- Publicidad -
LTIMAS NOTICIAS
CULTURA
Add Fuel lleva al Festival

━━━━━━━━━━━━━━━━━━━━

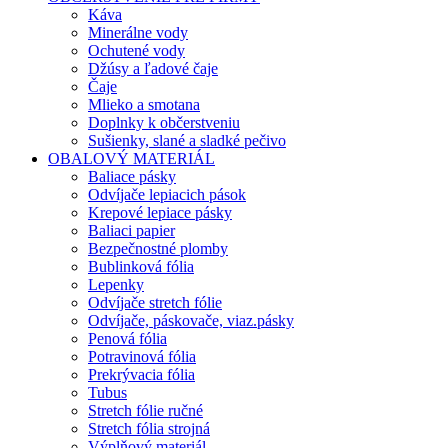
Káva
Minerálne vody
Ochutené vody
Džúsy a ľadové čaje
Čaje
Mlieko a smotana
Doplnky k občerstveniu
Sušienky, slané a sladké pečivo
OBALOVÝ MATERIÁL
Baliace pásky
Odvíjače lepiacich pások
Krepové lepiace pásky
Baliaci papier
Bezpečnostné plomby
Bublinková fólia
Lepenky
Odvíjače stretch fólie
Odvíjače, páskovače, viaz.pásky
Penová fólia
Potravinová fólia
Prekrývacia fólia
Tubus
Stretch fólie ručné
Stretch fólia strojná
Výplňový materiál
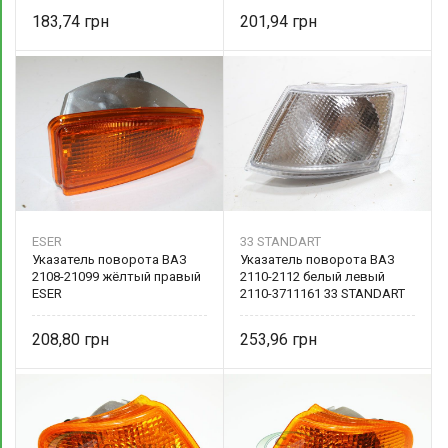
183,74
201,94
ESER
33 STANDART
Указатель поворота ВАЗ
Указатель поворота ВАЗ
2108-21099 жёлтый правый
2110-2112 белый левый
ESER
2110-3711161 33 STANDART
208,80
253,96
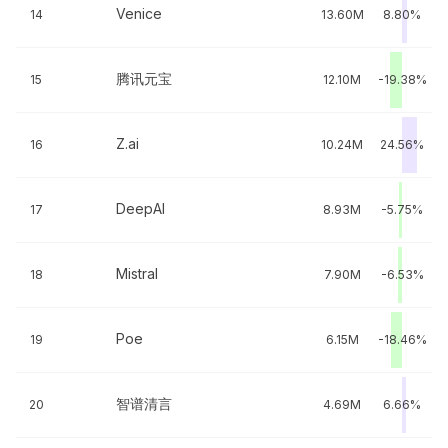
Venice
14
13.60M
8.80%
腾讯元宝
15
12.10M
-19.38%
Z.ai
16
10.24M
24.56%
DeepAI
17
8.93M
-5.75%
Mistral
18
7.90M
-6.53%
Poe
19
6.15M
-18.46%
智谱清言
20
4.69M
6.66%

━━━━━━━━━━━━━━━━━━━━

#### PROMPT
Give the number of lines in the data above that contain the word "fólie", with no accompanying text.

#### RESPONSE TO THIS EXERCISE
2